*** Block opens ***

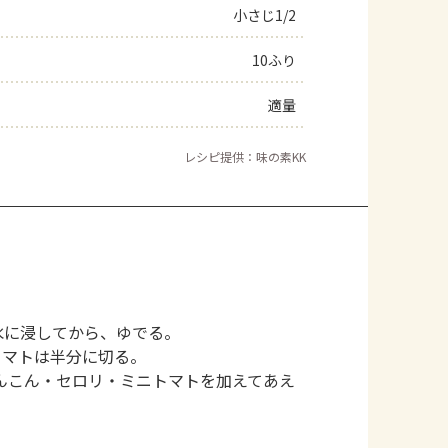
小さじ1/2
10ふり
適量
レシピ提供：味の素KK
水に浸してから、ゆでる。
トマトは半分に切る。
んこん・セロリ・ミニトマトを加えてあえ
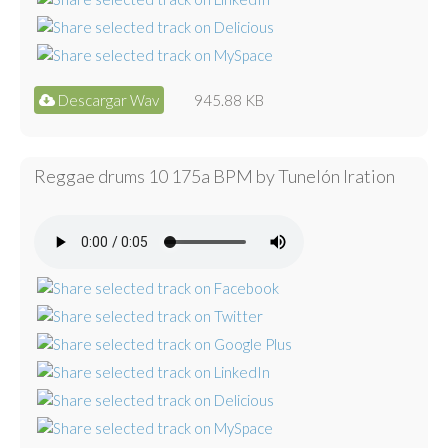
Descargar Wav
945.88 KB
Reggae drums 10 175a BPM by Tunelón Iration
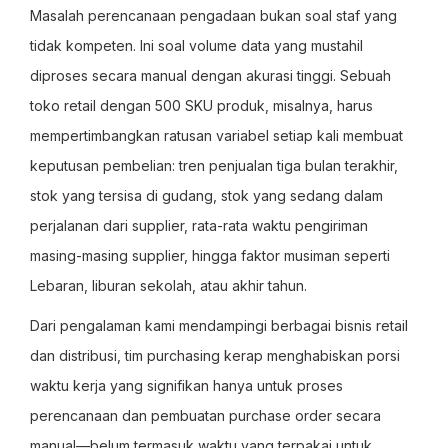
Masalah perencanaan pengadaan bukan soal staf yang
tidak kompeten. Ini soal volume data yang mustahil
diproses secara manual dengan akurasi tinggi. Sebuah
toko retail dengan 500 SKU produk, misalnya, harus
mempertimbangkan ratusan variabel setiap kali membuat
keputusan pembelian: tren penjualan tiga bulan terakhir,
stok yang tersisa di gudang, stok yang sedang dalam
perjalanan dari supplier, rata-rata waktu pengiriman
masing-masing supplier, hingga faktor musiman seperti
Lebaran, liburan sekolah, atau akhir tahun.
Dari pengalaman kami mendampingi berbagai bisnis retail
dan distribusi, tim purchasing kerap menghabiskan porsi
waktu kerja yang signifikan hanya untuk proses
perencanaan dan pembuatan purchase order secara
manual—belum termasuk waktu yang terpakai untuk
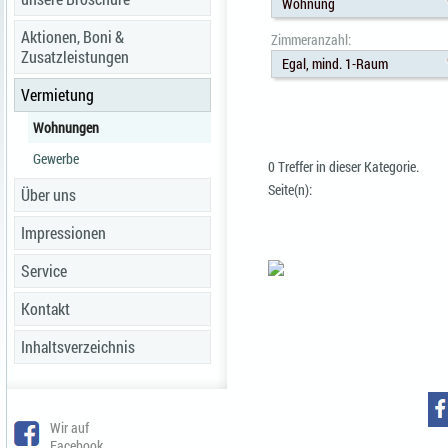
Wohnung
Aktionen, Boni &
Zimmeranzahl:
Zusatzleistungen
Egal, mind. 1-Raum
Vermietung
Wohnungen
Gewerbe
0 Treffer in dieser Kategorie.
Seite(n):
Über uns
Impressionen
Service
Kontakt
Inhaltsverzeichnis
Wir auf
Facebook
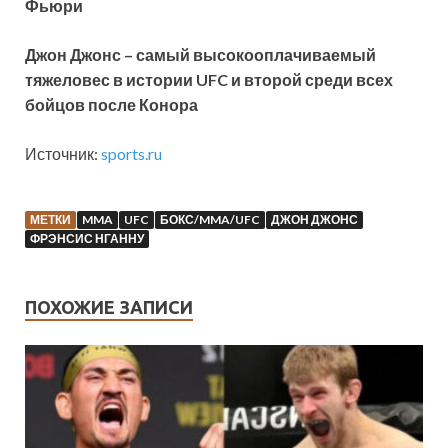
Фьюри
Джон Джонс – самый высокооплачиваемый
тяжеловес в истории UFC и второй среди всех
бойцов после Конора
Источник:
sports.ru
МЕТКИ
MMA
UFC
БОКС/MMA/UFC
ДЖОН ДЖОНС
ФРЭНСИС НГАННУ
ПОХОЖИЕ ЗАПИСИ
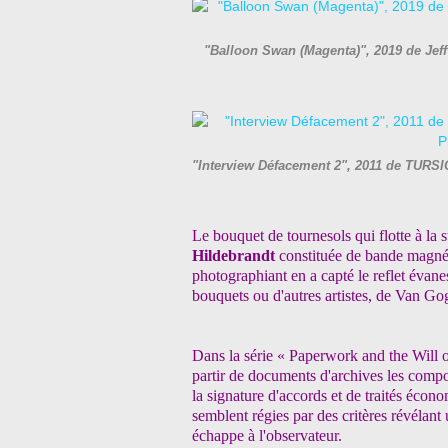
"Balloon Swan (Magenta)", 2019 de Jef
"Interview Défacement 2", 2011 de TURSI
Le bouquet de tournesols qui flotte à la
Hildebrandt
constituée de bande magnéti
photographiant en a capté le reflet évane
bouquets ou d'autres artistes, de Van Go
Dans la série « Paperwork and the Will o
partir de documents d'archives les compo
la signature d'accords et de traités écono
semblent régies par des critères révélant 
échappe à l'observateur.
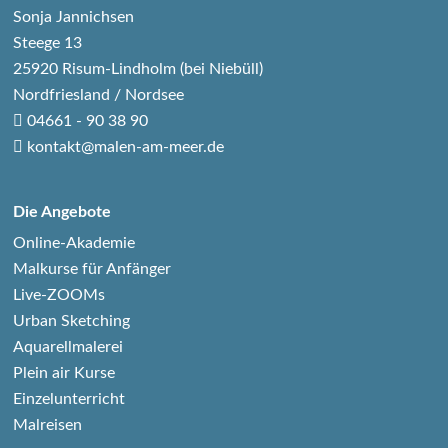
Sonja Jannichsen
Steege 13
25920 Risum-Lindholm (bei Niebüll)
Nordfriesland / Nordsee
04661 - 90 38 90
kontakt@malen-am-meer.de
Die Angebote
Online-Akademie
Malkurse für Anfänger
Live-ZOOMs
Urban Sketching
Aquarellmalerei
Plein air Kurse
Einzelunterricht
Malreisen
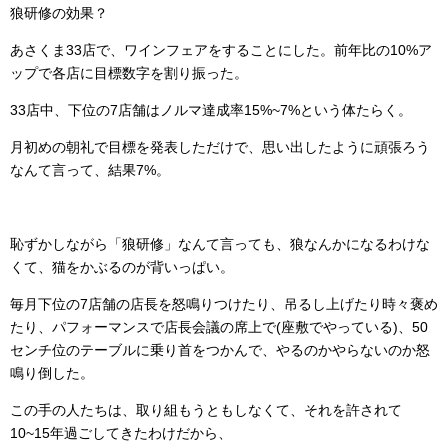
狼研修の効果？
あさくま33店で、ワインフェアをすることにした。前年比の10%ア
ップで各店に目標数字を割り振った。
33店中、下位の7店舗はノルマ達成率15%~7%という体たらく。
月初めの朝礼で目標を発表しただけで、思い出したように頑張ろう
なんて言って、結果7%。
恥ずかしながら「狼研修」なんて言っても、狼なんかになるわけな
くて、猫をかぶるのが背いっぱい。
毎月下位の7店舗の店長を怒鳴りつけたり、吊るし上げたり時々褒め
たり、パフォーマンスで店長会議の席上で(座敷でやっている)、50
センチ位のテーブルに乗り首をつかんで、やるのかやらないのか怒
鳴り倒した。
この手の人たちは、取り組もうともしなくて、それを許されて
10~15年過ごしてきたわけだから、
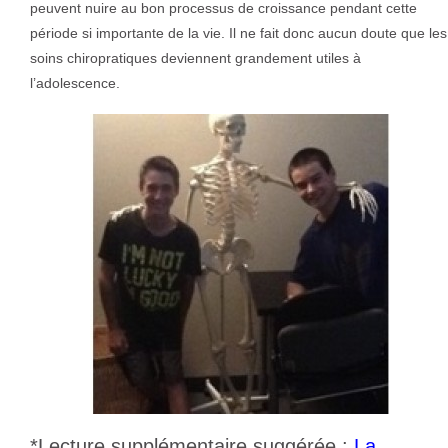
peuvent nuire au bon processus de croissance pendant cette
période si importante de la vie. Il ne fait donc aucun doute que les
soins chiropratiques deviennent grandement utiles à
l’adolescence.
*Lecture supplémentaire suggérée :
La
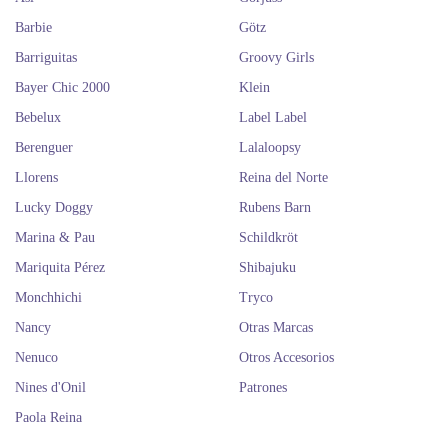
Barbie
Götz
Barriguitas
Groovy Girls
Bayer Chic 2000
Klein
Bebelux
Label Label
Berenguer
Lalaloopsy
Llorens
Reina del Norte
Lucky Doggy
Rubens Barn
Marina & Pau
Schildkröt
Mariquita Pérez
Shibajuku
Monchhichi
Tryco
Nancy
Otras Marcas
Nenuco
Otros Accesorios
Nines d'Onil
Patrones
Paola Reina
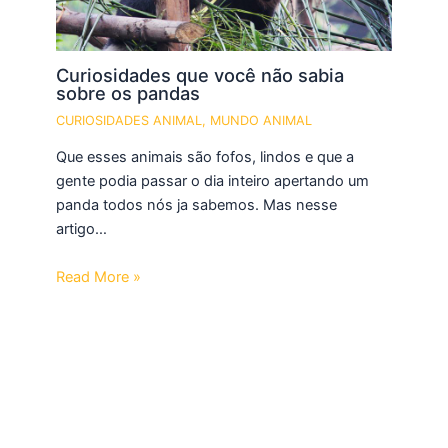
Curiosidades que você não sabia
sobre os pandas
CURIOSIDADES ANIMAL
,
MUNDO ANIMAL
Que esses animais são fofos, lindos e que a
gente podia passar o dia inteiro apertando um
panda todos nós ja sabemos. Mas nesse
artigo…
Read More »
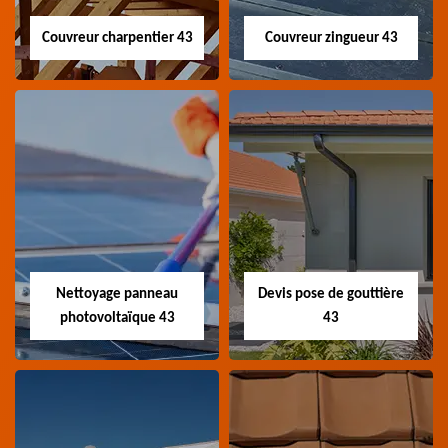
Couvreur charpentier 43
Couvreur zingueur 43
Couvreur
Couvreur zingueur
charpentier 43
43
Artisan couvreur
Artisan couvreur
charpentier 43 Haute-
zingueur 43 Haute-Loire
Loire
Nettoyage panneau
Devis pose de gouttière
photovoltaïque 43
43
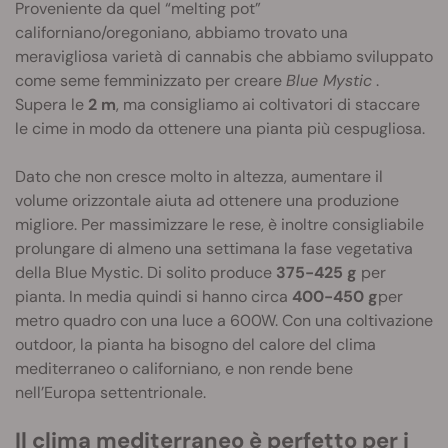
Proveniente da quel “melting pot”
californiano/oregoniano, abbiamo trovato una
meravigliosa varietà di cannabis che abbiamo sviluppato
come seme femminizzato per creare
Blue Mystic
.
Supera le
2 m
, ma consigliamo ai coltivatori di staccare
le cime in modo da ottenere una pianta più cespugliosa.
Dato che non cresce molto in altezza, aumentare il
volume orizzontale aiuta ad ottenere una produzione
migliore. Per massimizzare le rese, è inoltre consigliabile
prolungare di almeno una settimana la fase vegetativa
della Blue Mystic. Di solito produce
375-425 g
per
pianta. In media quindi si hanno circa
400-450 g
per
metro quadro con una luce a 600W. Con una coltivazione
outdoor, la pianta ha bisogno del calore del clima
mediterraneo o californiano, e non rende bene
nell’Europa settentrionale.
Il clima mediterraneo è perfetto per i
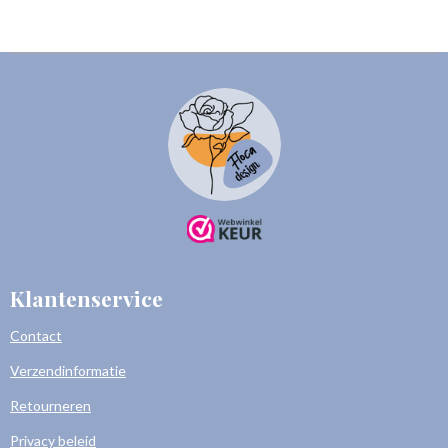
Klantenservice
Contact
Verzendinformatie
Retourneren
Privacy beleid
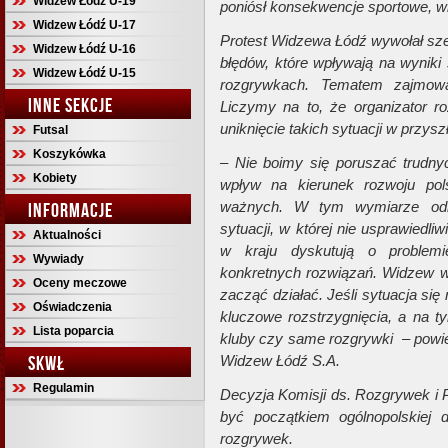
Widzew Łódź U-19
poniósł konsekwencje sportowe, w
Widzew Łódź U-17
Protest Widzewa Łódź wywołał sze
Widzew Łódź U-16
błędów, które wpływają na wyniki
Widzew Łódź U-15
rozgrywkach. Tematem zajmował
INNE SEKCJE
Liczymy na to, że organizator r
uniknięcie takich sytuacji w przysz
Futsal
Koszykówka
– Nie boimy się poruszać trudn
Kobiety
wpływ na kierunek rozwoju pols
ważnych. W tym wymiarze odni
INFORMACJE
sytuacji, w której nie usprawiedl
Aktualności
w kraju dyskutują o problemi
Wywiady
konkretnych rozwiązań. Widzew w
Oceny meczowe
zacząć działać. Jeśli sytuacja si
Oświadczenia
kluczowe rozstrzygnięcia, a na t
Lista poparcia
kluby czy same rozgrywki – powie
SKWŁ
Widzew Łódź S.A.
Regulamin
Decyzja Komisji ds. Rozgrywek i 
być początkiem ogólnopolskiej 
rozgrywek.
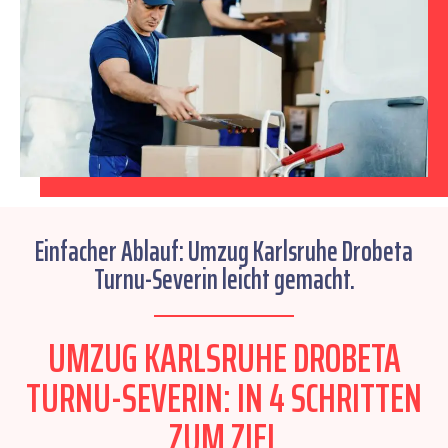
Einfacher Ablauf: Umzug Karlsruhe Drobeta
Turnu-Severin leicht gemacht.
UMZUG KARLSRUHE DROBETA
TURNU-SEVERIN: IN 4 SCHRITTEN
ZUM ZIEL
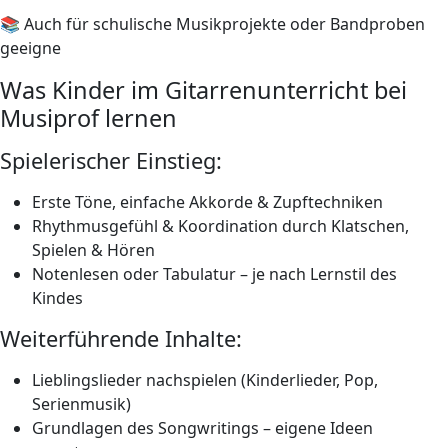
📚 Auch für schulische Musikprojekte oder Bandproben
geeigne
Was Kinder im Gitarrenunterricht bei
Musiprof lernen
Spielerischer Einstieg:
Erste Töne, einfache Akkorde & Zupftechniken
Rhythmusgefühl & Koordination durch Klatschen,
Spielen & Hören
Notenlesen oder Tabulatur – je nach Lernstil des
Kindes
Weiterführende Inhalte:
Lieblingslieder nachspielen (Kinderlieder, Pop,
Serienmusik)
Grundlagen des Songwritings – eigene Ideen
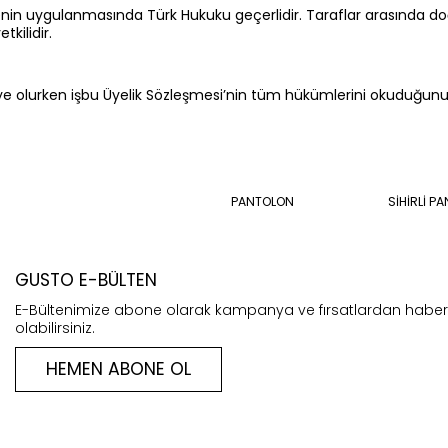
nin uygulanmasında Türk Hukuku geçerlidir. Taraflar arasında d
etkilidir.
ye olurken işbu Üyelik Sözleşmesi’nin tüm hükümlerini okuduğunu, 
PANTOLON
SİHİRLİ P
GUSTO E-BÜLTEN
E-Bültenimize abone olarak kampanya ve fırsatlardan habe
olabilirsiniz.
HEMEN ABONE OL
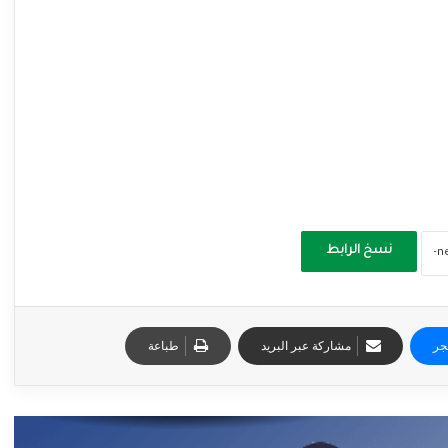
نسخ الرابط
جر
مشاركة عبر البريد
طباعة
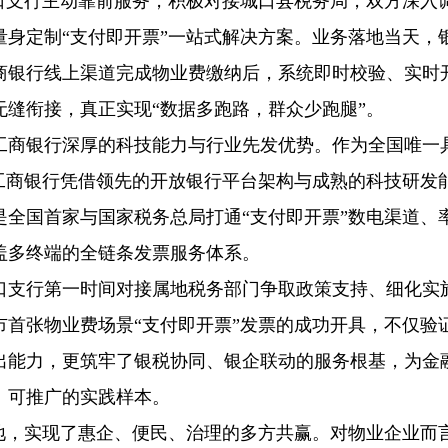
城口支行主动靠前服务，积极对接城口县税务局，双方深入
身定制“支付即开票”一站式解决方案。业务落地当天，
商银行线上渠道完成物业费缴纳后，系统即时校验、实时
缝衔接，真正实现“数据多跑路，群众少跑腿”。
工商银行深厚的科技能力与行业先发优势。作为全国唯一
工商银行凭借领先的开放银行平台架构与成熟的科技研发
全国首家与国家税务总局打通“支付即开票”数电渠道、
盖多终端的全链条发票服务体系。
口支行第一时间对接属地税务部门争取政策支持、细化实
首张物业费场景“支付即开票”发票的成功开具，不仅验
出能力，更筑牢了银税协同、银企联动的服务根基，为金
、可推广的实践样本。
落地，实现了惠企、便民、治理的多方共赢。对物业企业而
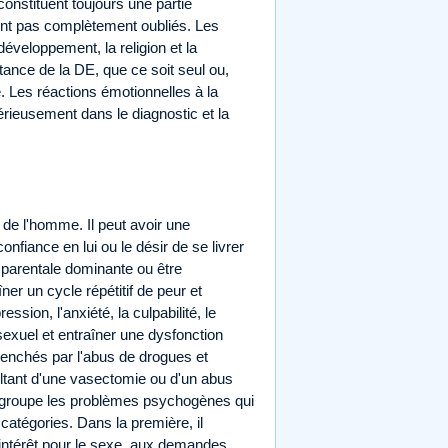
onstituent toujours une partie
 ont pas complètement oubliés. Les
développement, la religion et la
stance de la DE, que ce soit seul ou,
 Les réactions émotionnelles à la
érieusement dans le diagnostic et la
de l'homme. Il peut avoir une
fiance en lui ou le désir de se livrer
e parentale dominante ou être
ner un cycle répétitif de peur et
sion, l'anxiété, la culpabilité, le
r sexuel et entraîner une dysfonction
lenchés par l'abus de drogues et
sultant d'une vasectomie ou d'un abus
regroupe les problèmes psychogènes qui
catégories. Dans la première, il
 l'intérêt pour le sexe, aux demandes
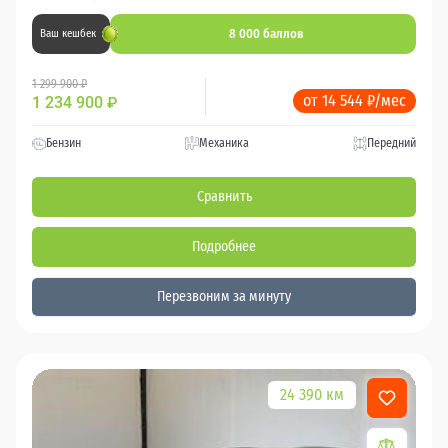
8 000 баллов
Ваш кешбек
1 299 900 ₽
от 14 544 ₽/мес
1 234 900
₽
Бензин
Механика
Передний
Сравнить
Подробнее
Перезвоним за минуту
24 390 км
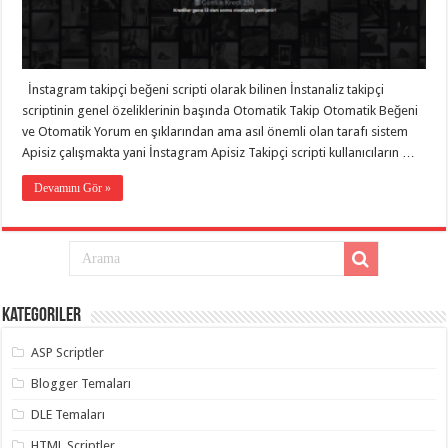
eve
taşımacılık
,
gaziantep
evden
eve
taşımacılık
,
İnstagram takipçi beğeni scripti olarak bilinen İnstanaliz takipçi
gaziantep
evden
scriptinin genel özeliklerinin başında Otomatik Takip Otomatik Beğeni
eve
ve Otomatik Yorum en şıklarından ama asıl önemli olan tarafı sistem
taşımacılık
,
Apisiz çalışmakta yani İnstagram Apisiz Takipçi scripti kullanıcıların …
gaziantep
evden
eve
Devamını Gör »
taşımacılık
,
gaziantep
evden
eve
taşımacılık
,
evden
eve
taşımacılık
,
Kategoriler
gaziantep
asansörlü
taşıma
,
ASP Scriptler
gaziantep
evden
Blogger Temaları
eve
taşımacılık
,
DLE Temaları
gaziantep
organizasyon
,
HTML Scriptler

*** Block closes ***

#### What you will do:
Every line of the entries above that includes "secara" should be copied.

#### Answer space:
diproses secara manual dengan akurasi tinggi. Sebuah
perencanaan dan pembuatan purchase order secara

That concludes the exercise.